Tom was mulling all this over in his mind whilst supping his favourite brew, ‘Millers Gold’. He was on his fifth pint that evening and a little the worse for it. He suddenly remembered that his old rod, his faithful fishing companion for over thirty years was still stashed away in the old hollow tree. He felt a pang of guilt for having abandoned it in favour of ‘The Doc’ and decided he must go and retrieve it the following day.

He left the pub intending to go back to his cottage but the moon was full and as he could see his way down to the river, he decided he would go and get the old rod there and then.

He arrived at the bankside, paused to light his pipe and started down to the water’s edge. He now realised his mistake, he was wearing boots and not his hip waders. He would have to try to clamber across the willow roots rather than wade around them. He knocked out his pipe, snuffed it into his pockets and began to pick his way around the tangle of willow roots. He was almost at the point where he could step down onto the gravel bank when he lost his footing and fell backwards into the river.

The current pulled him into the deeper faster water carrying him downstream, his heavy tweed clothing now heavy and waterlogged impairing his ability to escape the rivers icy grip. He began to panic, the water was so cold his chest tightened, he found it difficult to catch his breath and began to gasp and gulp for air. He knew the current was faster at the bridge where the river narrowed and once swept under its arches, he would find it impossible to get to the bank and haul himself out. If he didn’t get out before the bridge, he was finished.

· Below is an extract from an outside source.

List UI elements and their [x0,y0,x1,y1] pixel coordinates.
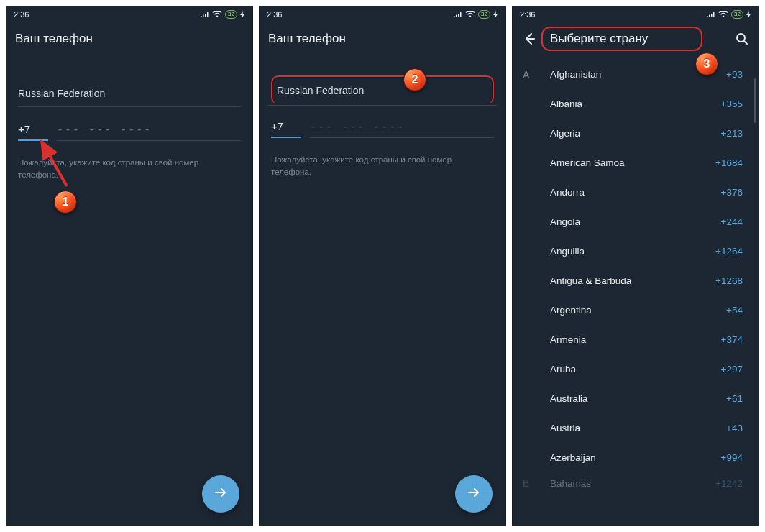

He struggled with all his might against the flow, his feet touched the bottom several times but he could not get upright. He passed under a willow and grabbed at the overhanging fronds in a vain attempt to arrest his drift further downstream. He was now numb with cold, he couldn’t feel his legs and felt a crushing pain in his chest, he began to think he had broken a rib or two. He held on with all his might but his hands and arms could not beat the pull of the current and he lost his grip. He drifted further towards the cattle drink where the water shallowed and the bank sloped gently up towards the pasture. He made a last desperate attempt to reach the shallower water. He was in sight of the bridge, he caught a glimpse of the stone glowing in the moonlight.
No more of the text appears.